Doenças como síndrome do intestino irritável, doença inflamatória intestinal, gastrite, SIBO e refluxo gastroesofágico podem tornar certos alimentos particularmente difíceis de digerir.

Nível de produção de enzimas digestivas

A produção individual de enzimas digestivas varia, afetando a capacidade de processar proteínas, gorduras e carboidratos específicos.

Estresse

Estados emocionais como ansiedade e estresse crônico podem diminuir a eficiência digestiva, tornando até mesmo alimentos normalmente fáceis de digerir em um desafio.

Como melhorar a digestão

Mesmo quando consumimos alimentos potencialmente difíceis de digerir, podemos adotar estratégias para minimizar o desconforto:

Mindful eating

Comer devagar, mastigando bem cada bocado, pode significativamente melhorar a digestão.
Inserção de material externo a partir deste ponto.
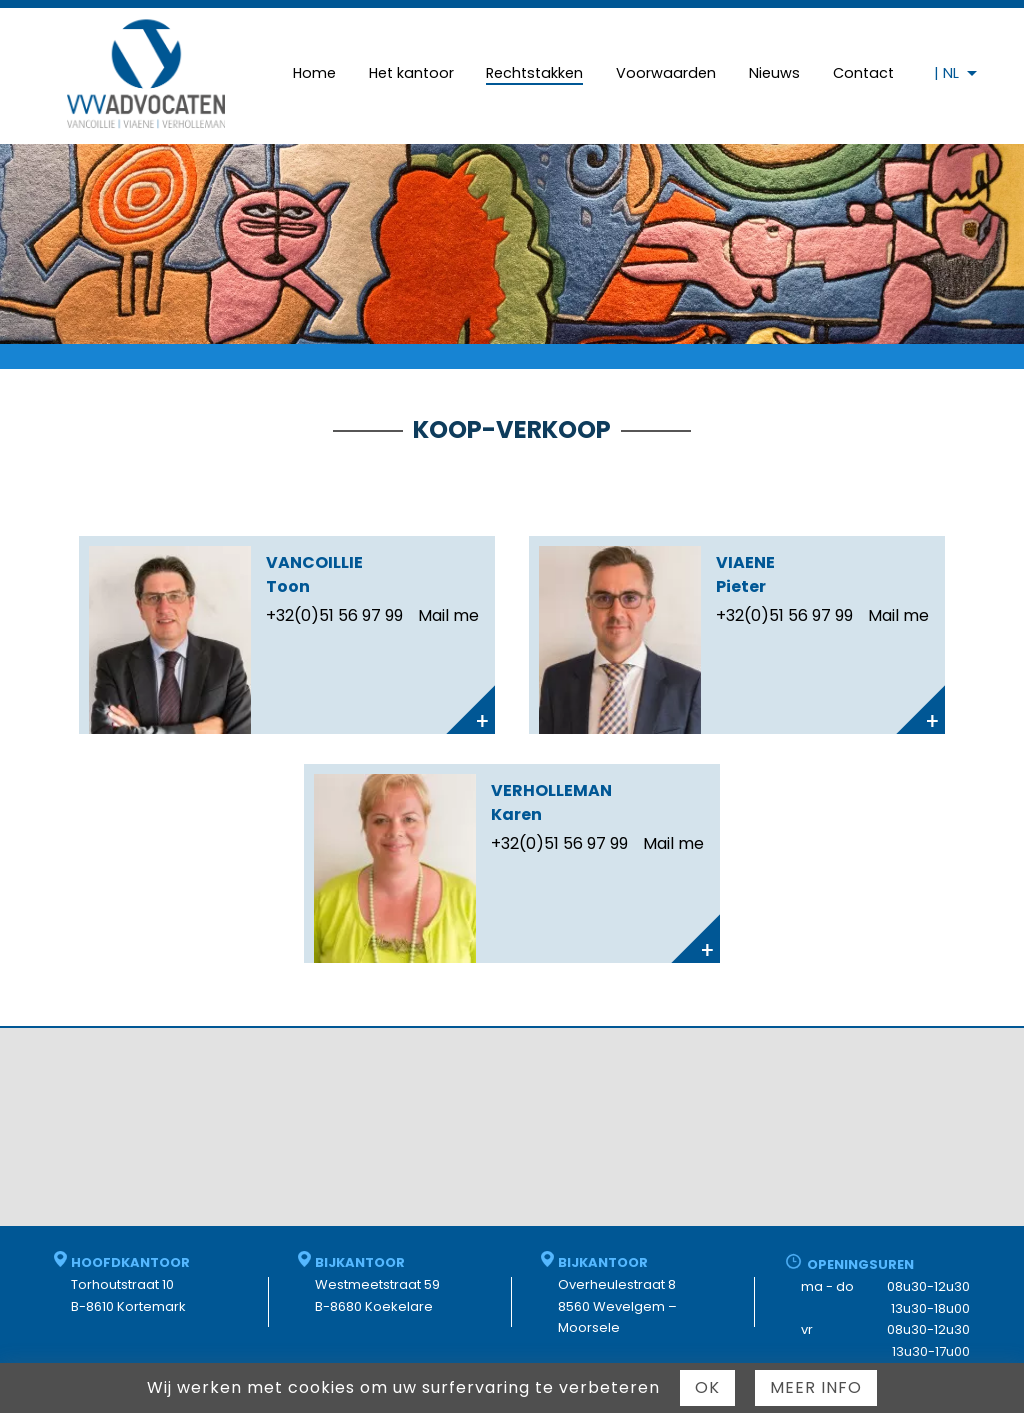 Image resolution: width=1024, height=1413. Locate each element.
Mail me (448, 615)
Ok (707, 1387)
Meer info (816, 1387) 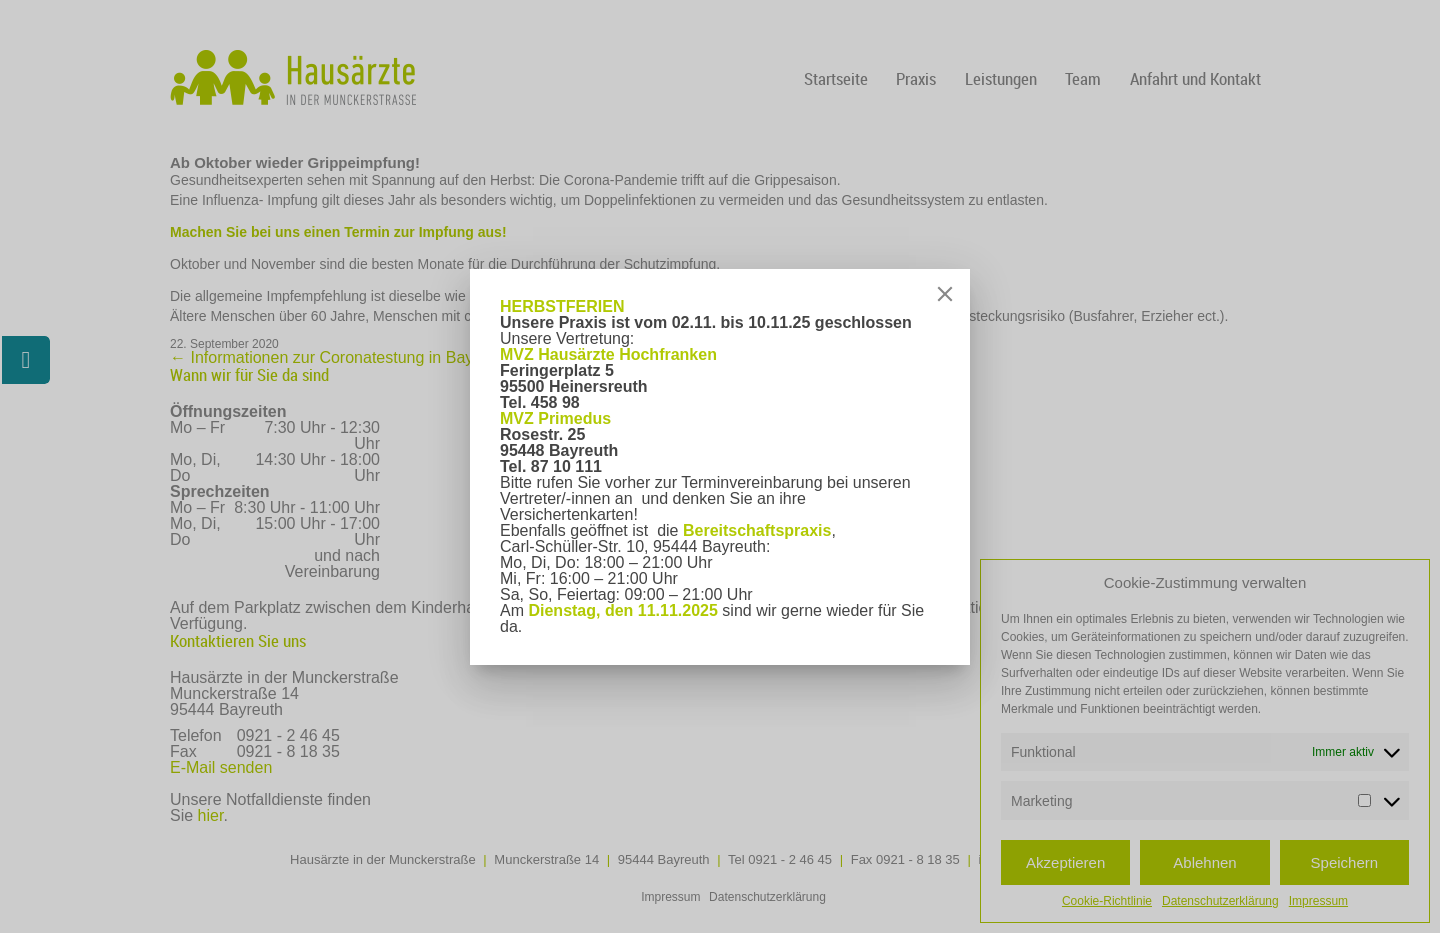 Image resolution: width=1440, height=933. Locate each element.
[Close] (945, 294) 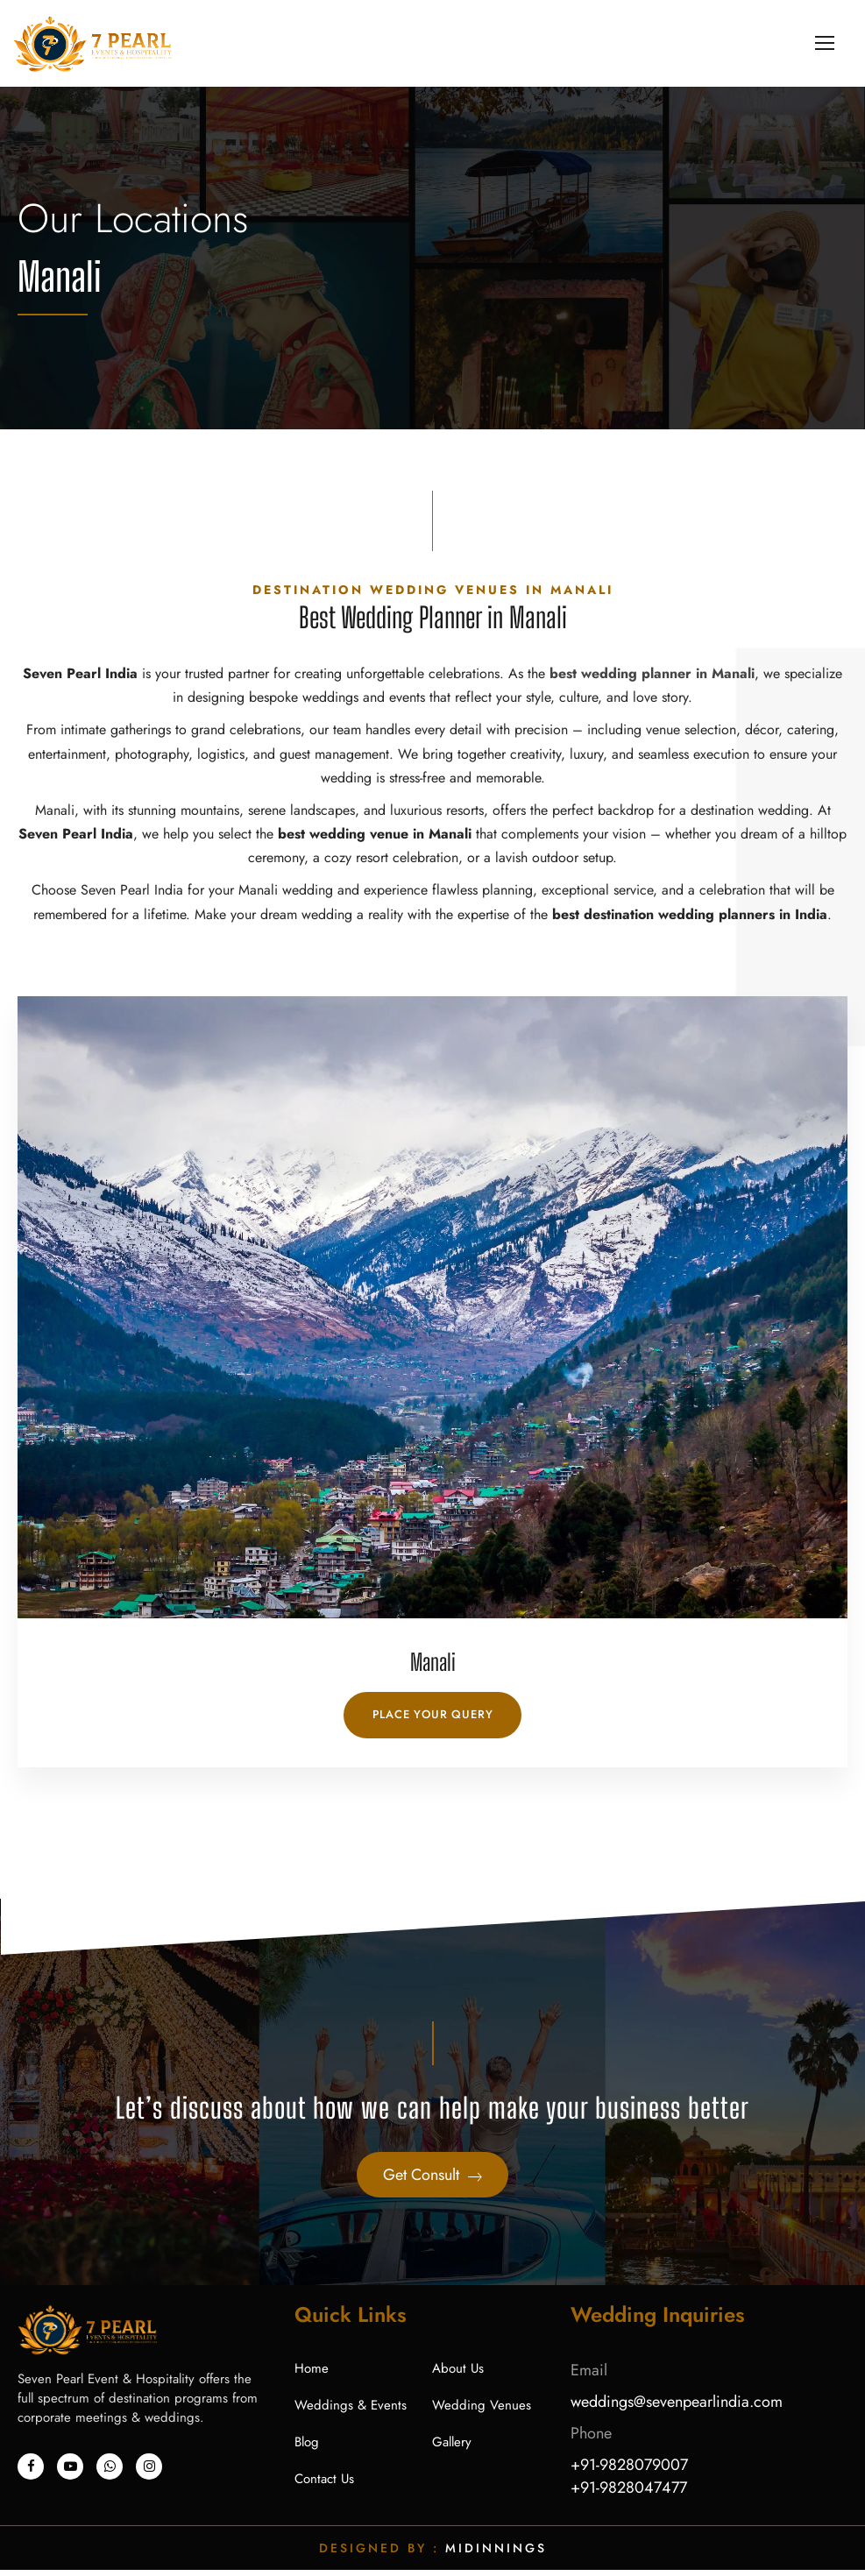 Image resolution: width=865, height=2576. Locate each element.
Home (311, 2374)
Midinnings (496, 2554)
A digestão começa na boca, e alimentos bem mastigados são mais facilmente processados nas etapas posteriores.

Porções moderadas

Refeições menores e mais frequentes são mais fáceis de digerir do que grandes porções, que sobrecarregam o sistema digestivo.

Combinações alimentares inteligentes

Evite combinar vários alimentos de difícil digestão na mesma refeição. Por exemplo, uma pizza de quatro queijos com massa rica em glúten e sorvete de sobremesa pode se tornar um verdadeiro desafio digestivo.

Hidratação adequada

Beber água suficiente ajuda a manter o trânsito intestinal e facilita a digestão. Porém, evite grandes quantidades de líquidos durante as refeições, o que pode diluir os sucos digestivos.

Probióticos e prebióticos

Alimentos fermentados como kefir, kombucha e chucrute, ricos em probióticos, podem melhorar a saúde digestiva. Igualmente importantes são os prebióticos, encontrados em alimentos como banana, chicória e cebola, que alimentam as bactérias benéficas.

Quando procurar ajuda profissional

Se você experimenta desconforto digestivo regularmente, mesmo com uma dieta cuidadosa, pode ser hora de consultar um profissional. Sintomas que merecem atenção médica incluem:

  • Dor abdominal persistente
  • Alterações significativas nos hábitos intestinais
  • Perda de peso inexplicada
  • Sangue nas fezes
  • Vômitos recorrentes
  • Dificuldade para engolir

Estes sintomas podem indicar condições como doença celíaca, síndrome do intestino irritável, doença inflamatória intestinal ou outras condições que requerem tratamento específico.

Conclusão

Compreender quais alimentos são mais desafiadores para o sistema digestivo permite fazer escolhas mais conscientes e adaptar nossa alimentação às necessidades individuais. Entretanto, é importante lembrar que muitos dos alimentos considerados “difíceis de digerir” são nutricionalmente valiosos e não precisam ser completamente eliminados da dieta. Em vez disso, estratégias como preparo adequado, porções controladas e consumo mindful podem permitir que desfrutemos de uma dieta variada sem comprometermos nosso conforto digestivo.

Acima de tudo, escute seu corpo. Suas respostas individuais aos alimentos são o guia mais importante para construir uma dieta que seja tanto nutritiva quanto confortável para seu sistema digestivo.